= Jan Monrad =

Jan Monrad (18 March 1951 – 20 November 2015) was a Danish comedian, singer, and entertainer who was best known as part of the duo Monrad & Rislund. The other member was Søren Rislund.
Monrad was originally trained by a primary school teacher and was taught music and social studies. He made his debut in show business in early 1970, where he performed in Copenhagen. He released his first single, "Kød på bordet" in 1974. The following year he formed with Søren Rislund and the group Totalpetroleum. Rislund and Monrad had met in 1st grade at Frederiksberg School. The two developed their own special dark witticism, bad jokes, and satire and later changed the group's name Monrad & Rislund. For several years, he was associated with Ekstra Bladet as a TV reviewer, satirical commentator, and traffic reporter, while he has also appeared in several television programs, including Poul Thomsens Hund og Hund.

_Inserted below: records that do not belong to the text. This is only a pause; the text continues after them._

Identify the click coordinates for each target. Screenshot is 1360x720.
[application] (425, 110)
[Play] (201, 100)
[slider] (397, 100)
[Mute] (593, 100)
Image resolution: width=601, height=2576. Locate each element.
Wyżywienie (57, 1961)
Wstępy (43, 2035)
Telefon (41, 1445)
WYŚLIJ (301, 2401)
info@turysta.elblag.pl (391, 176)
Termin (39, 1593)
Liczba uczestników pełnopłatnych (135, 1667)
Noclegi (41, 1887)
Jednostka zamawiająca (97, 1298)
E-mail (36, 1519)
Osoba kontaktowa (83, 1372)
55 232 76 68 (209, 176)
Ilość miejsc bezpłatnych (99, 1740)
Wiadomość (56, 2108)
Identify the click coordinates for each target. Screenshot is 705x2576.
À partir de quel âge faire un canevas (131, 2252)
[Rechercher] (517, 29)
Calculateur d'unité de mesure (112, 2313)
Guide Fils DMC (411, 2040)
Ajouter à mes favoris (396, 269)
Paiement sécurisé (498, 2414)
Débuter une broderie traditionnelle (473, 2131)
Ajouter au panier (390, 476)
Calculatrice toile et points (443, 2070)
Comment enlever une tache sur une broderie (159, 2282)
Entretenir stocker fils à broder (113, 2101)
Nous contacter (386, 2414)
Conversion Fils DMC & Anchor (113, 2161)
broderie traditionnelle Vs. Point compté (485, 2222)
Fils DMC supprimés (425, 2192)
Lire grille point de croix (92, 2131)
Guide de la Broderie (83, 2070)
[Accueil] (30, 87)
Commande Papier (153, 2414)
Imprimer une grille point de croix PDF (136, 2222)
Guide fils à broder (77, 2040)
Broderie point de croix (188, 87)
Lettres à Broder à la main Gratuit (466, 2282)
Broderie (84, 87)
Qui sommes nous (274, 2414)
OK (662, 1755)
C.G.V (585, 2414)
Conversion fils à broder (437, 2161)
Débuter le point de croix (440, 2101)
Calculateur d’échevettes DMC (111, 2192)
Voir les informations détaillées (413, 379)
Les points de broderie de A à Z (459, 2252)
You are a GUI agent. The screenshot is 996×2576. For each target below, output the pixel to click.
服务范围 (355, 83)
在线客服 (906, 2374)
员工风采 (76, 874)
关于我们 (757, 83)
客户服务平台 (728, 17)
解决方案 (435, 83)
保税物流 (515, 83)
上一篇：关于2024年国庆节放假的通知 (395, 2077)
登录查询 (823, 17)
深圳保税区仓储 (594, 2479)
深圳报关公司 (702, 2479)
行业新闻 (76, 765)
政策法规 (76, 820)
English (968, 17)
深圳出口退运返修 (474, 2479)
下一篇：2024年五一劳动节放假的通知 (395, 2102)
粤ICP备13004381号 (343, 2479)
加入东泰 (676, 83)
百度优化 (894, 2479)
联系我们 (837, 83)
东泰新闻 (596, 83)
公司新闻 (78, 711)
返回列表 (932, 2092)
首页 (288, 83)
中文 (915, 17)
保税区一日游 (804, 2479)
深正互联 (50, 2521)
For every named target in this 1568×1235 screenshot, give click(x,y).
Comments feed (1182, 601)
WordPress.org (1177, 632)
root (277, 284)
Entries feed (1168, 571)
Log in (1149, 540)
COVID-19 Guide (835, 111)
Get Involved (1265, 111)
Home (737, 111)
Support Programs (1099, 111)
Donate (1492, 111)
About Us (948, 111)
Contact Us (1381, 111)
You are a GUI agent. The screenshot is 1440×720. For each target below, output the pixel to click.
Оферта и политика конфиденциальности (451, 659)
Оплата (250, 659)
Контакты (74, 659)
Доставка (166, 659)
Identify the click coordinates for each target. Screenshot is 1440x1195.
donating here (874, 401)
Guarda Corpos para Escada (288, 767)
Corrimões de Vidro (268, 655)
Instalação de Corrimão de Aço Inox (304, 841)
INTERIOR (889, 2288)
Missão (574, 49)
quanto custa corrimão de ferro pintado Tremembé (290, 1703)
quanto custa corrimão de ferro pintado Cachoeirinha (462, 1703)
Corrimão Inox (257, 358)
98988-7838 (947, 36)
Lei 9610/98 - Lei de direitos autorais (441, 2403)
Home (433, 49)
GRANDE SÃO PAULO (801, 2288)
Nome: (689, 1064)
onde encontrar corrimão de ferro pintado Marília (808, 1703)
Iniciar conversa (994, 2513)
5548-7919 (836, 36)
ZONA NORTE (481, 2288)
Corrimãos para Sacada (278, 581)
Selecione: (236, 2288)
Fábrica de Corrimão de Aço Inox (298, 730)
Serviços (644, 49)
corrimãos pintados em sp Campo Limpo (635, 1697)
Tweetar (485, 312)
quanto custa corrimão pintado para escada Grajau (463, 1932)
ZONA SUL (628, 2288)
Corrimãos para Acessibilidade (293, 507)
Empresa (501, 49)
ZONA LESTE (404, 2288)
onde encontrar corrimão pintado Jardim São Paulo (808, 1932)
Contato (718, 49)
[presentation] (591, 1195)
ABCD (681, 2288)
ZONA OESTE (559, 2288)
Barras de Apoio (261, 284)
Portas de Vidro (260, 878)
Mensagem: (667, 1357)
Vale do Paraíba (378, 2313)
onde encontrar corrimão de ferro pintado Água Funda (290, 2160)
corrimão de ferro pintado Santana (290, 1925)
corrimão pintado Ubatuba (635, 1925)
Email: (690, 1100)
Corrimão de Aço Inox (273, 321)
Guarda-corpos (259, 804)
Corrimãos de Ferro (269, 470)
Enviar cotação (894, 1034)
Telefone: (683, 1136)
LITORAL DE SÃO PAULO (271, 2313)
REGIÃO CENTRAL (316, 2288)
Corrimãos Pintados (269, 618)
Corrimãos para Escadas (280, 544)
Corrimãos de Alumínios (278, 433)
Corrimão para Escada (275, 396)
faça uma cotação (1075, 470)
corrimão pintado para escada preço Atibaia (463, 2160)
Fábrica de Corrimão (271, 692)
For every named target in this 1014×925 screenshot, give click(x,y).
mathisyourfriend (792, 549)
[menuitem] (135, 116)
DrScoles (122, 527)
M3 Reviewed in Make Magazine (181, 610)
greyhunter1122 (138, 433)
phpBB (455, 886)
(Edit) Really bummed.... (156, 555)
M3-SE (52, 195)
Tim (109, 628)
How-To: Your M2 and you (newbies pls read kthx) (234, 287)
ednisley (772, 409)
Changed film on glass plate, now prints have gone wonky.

In 1990, he starred in the feature film Bananen - skræl den før din nabo. In 2009, Monrad debuted doing humorous accounts inspired by Storm P with the film Pølsesnak, in which living sausages appear in an unfiltered parallel universe with people. In 2010, he debuted as a soloist at Odsherred Teater with the critically acclaimed performance Må jeg være fri. He released Dejlige Destinationer and even a book: Pølsesnak 2.
He was married Marianne Monrad in 1990, whom he had five children with. During the time of his death, they lived in Holbaek, Northwest Zealand, Denmark.

Monrad died Friday, 20 November 2015, of a sudden blood clot in the lungs.